◆ Recorded data:
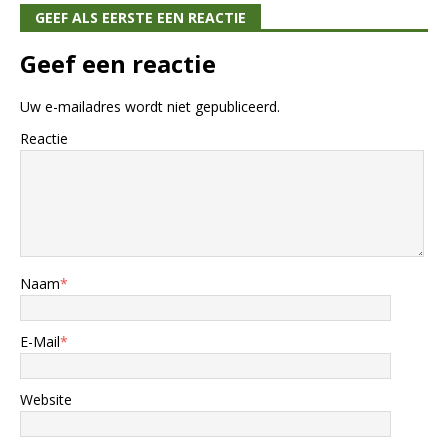
GEEF ALS EERSTE EEN REACTIE
Geef een reactie
Uw e-mailadres wordt niet gepubliceerd.
Reactie
Naam
*
E-Mail
*
Website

◆ Your task: Your task is to retype the records above in full and exactly, omitting the pictures.

◆ Answer:
GEEF ALS EERSTE EEN REACTIE
Geef een reactie
Uw e-mailadres wordt niet gepubliceerd.
Reactie
Naam
*
E-Mail
*
Website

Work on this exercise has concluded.